Available data >>
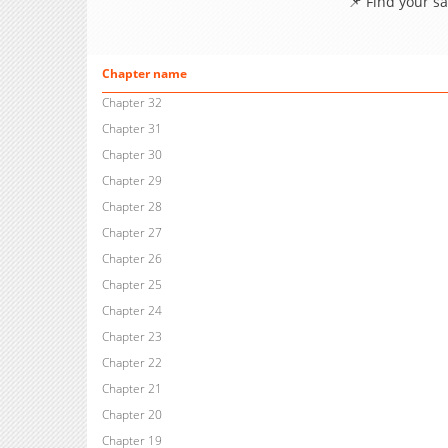
📌 Find your s
Chapter name
Chapter 32
Chapter 31
Chapter 30
Chapter 29
Chapter 28
Chapter 27
Chapter 26
Chapter 25
Chapter 24
Chapter 23
Chapter 22
Chapter 21
Chapter 20
Chapter 19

Work required >> Write the listing again exactly, duplicating every line and skipping the pictures.

Reply to the exercise >>
📌 Find your s
Chapter name
Chapter 32
Chapter 31
Chapter 30
Chapter 29
Chapter 28
Chapter 27
Chapter 26
Chapter 25
Chapter 24
Chapter 23
Chapter 22
Chapter 21
Chapter 20
Chapter 19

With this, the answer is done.